Once again I can't find words. Today my sweet Shannon would turn 38. It has been fifteen years since we were able to celebrate together and just the thought of that takes my breath away.
At first glance she is nowhere to be found. Her bed is made, her bathroom clean, her music silent. The house is quiet except for the hum of the drier and the faint sound of tires on wet pavement on Harrison Road.
Then the whispers. A photo of Shannon looking straight into the camera, with her tongue stuck out demands my attention and I can't help but smile. The rain is ending and the sunlight, soft yellow on the bark of the willow oak eases through the window and onto the art table. The pewter mug she brought to me from her trip to Maine, the dragonfly bookmark, Van Gogh's Starry Night, the photo of her first drive in the maroon GTO that her Dad and his friends restored for her, the collage that fills one wall in my office...bright green Barrel of Monkeys, movie tickets, Girl Scout badges, the white rosary blessed by the Pope that Maw Maw gave her, a Barney Rubble night light, a cassette tape, a Diet Coke can, matchbook from Arbuckle's, her first driver's licence, a yellow Match Box car, a guitar pick and a piece of linoleum from the kitchen floor that flooded the year we went to the Grand Canyon.
In one simple second of expanded awareness, I realize that she is everywhere.
At one corner of the collage there is a small silver bobbin. Flowing through the entire piece, a single thread of multicolored yarn that eventually coils around another small silver bobbin.
She would be amazed that I could take a photo with my phone, send it through the ethers and have it arrive on my computer in seconds... to share. Perhaps the message is obvious in its subtlety. We are the moments that we notice. Our lives are a collage of what we hold most dear.

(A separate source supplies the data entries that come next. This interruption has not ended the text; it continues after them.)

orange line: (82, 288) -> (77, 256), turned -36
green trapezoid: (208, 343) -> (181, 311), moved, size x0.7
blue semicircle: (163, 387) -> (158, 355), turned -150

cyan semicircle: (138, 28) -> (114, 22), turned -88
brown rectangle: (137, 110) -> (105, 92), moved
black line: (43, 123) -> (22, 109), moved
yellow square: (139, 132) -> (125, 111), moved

Thirty eight years ago I was given a gift beyond measure.
I am, because she chose to be my child, my friend, my teacher, my miracle. I am breathing because of the friends she brought into my life.
Birthdays used to be cake and balloons and presents. We celebrated in traditional ways. But when someone you love is beyond reach, beyond phone calls or birthday cards, or UPS... you impose on your friends to share in the non traditional.

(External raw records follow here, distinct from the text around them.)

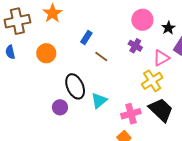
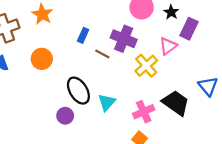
purple cross: (135, 46) -> (124, 39), moved, size x1.6
yellow cross: (152, 81) -> (146, 66), moved

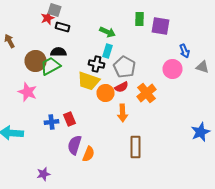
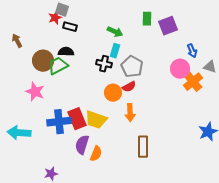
purple square: (160, 26) -> (168, 26), turned -30
yellow trapezoid: (88, 81) -> (96, 120), moved
orange cross: (146, 93) -> (193, 82), moved
red rectangle: (70, 119) -> (77, 119), size x1.5
blue cross: (52, 122) -> (59, 122), size x1.6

Today I will put new photos in the Angel Tree. I will have cake. I will hold my memories close and appreciate every second of the twenty three years we shared. I will marvel at the 15 years we have continued to share and the incredible ways she has found to let me know that she is still there.
Thank you for loving Shannon with me. Thank you for the extra smiles you will share today because you know an Angel. Thank you for noticing the subtle moments that are creating the collage that will one day be your treasure. Thank you for being the messengers of my Angel when my heart was too tired to see.
Happy Birthday my Sweet Angel. I love you with all that I am.